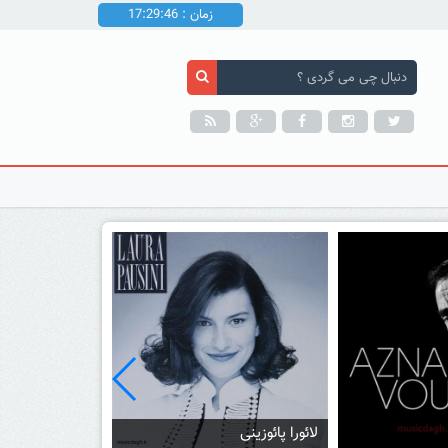
زمان : 17:29:48
مجموعه موسیقی چیل اوت
موسیقی ترنس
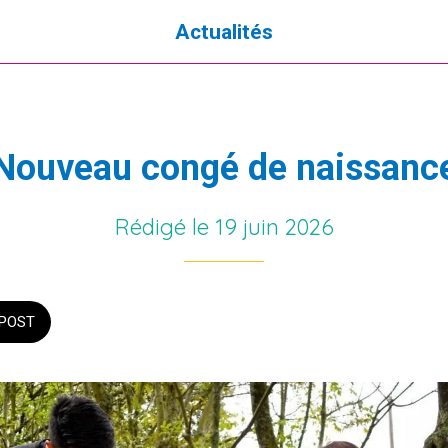
Actualités
Nouveau congé de naissanc
Rédigé le 19 juin 2026
POST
◆ ◆ ◆ ◆ ◆ ◆ ◆
◆ Your task ◆
Repeat the listing above exactly, omitting the pictures it contains.

◆ Expected answer ◆
زمان : 17:29:48
مجموعه موسیقی چیل اوت
موسیقی ترنس
Actualités
Nouveau congé de naissanc
Rédigé le 19 juin 2026
POST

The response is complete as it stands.